Mass gatherings are still “to be determined.” There won’t be any concerts or festivals in New Brunswick for at least the rest of the year, and bars and organized sports may not be able to start up again until a vaccine is available, which could take 12 to 18 months.
Other jurisdictions monitoring
Across the rest of the country, plans to reopen are a little more up in the air.
Quebec Premier Francois Legault said at his daily briefing Monday that elementary schools and daycares outside the greater Montreal region will reopen on May 11, while daycares and elementary schools on the island of Montreal, in Laval and surrounding suburbs will reopen on May 19.
All other schools, including high schools, colleges and universities, won’t reopen until late August.
On the west coast, hospitalizations in British Columbia have fallen steadily since the beginning of April, and now parts of the province are looking at reopening select services.
The Vancouver School Board says it is opening in-school instruction for students with “exceptionally high learning needs” that depend on face-to-face interaction with education support workers and specialized life skills programs.
Last week, provincial health officer Dr.

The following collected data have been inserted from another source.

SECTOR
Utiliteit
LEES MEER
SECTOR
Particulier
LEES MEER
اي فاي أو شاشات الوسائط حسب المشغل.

Bonnie Henry asked the restaurant industry to come up with innovative ideas to partially reopen in the coming weeks, with physical distancing and no more than 50 patrons at a time.
In Manitoba, Chief Provincial Public Health Officer Dr. Brent Roussin is set to unveil a plan sometime this week that’s expected to allow some shuttered businesses and likely daycares to reopen.
Officials in PEI have said they hope to lift some restrictions by early May, but key factors there include being able to closely monitor the island’s population to ensure cases are identified quickly through testing, and strict screening at points of entry to prevent importation of cases.
No formal plans have yet been released in Newfoundland and Labrador, Nova Scotia, Alberta, or the Northwest Territories, Nunavut or Yukon.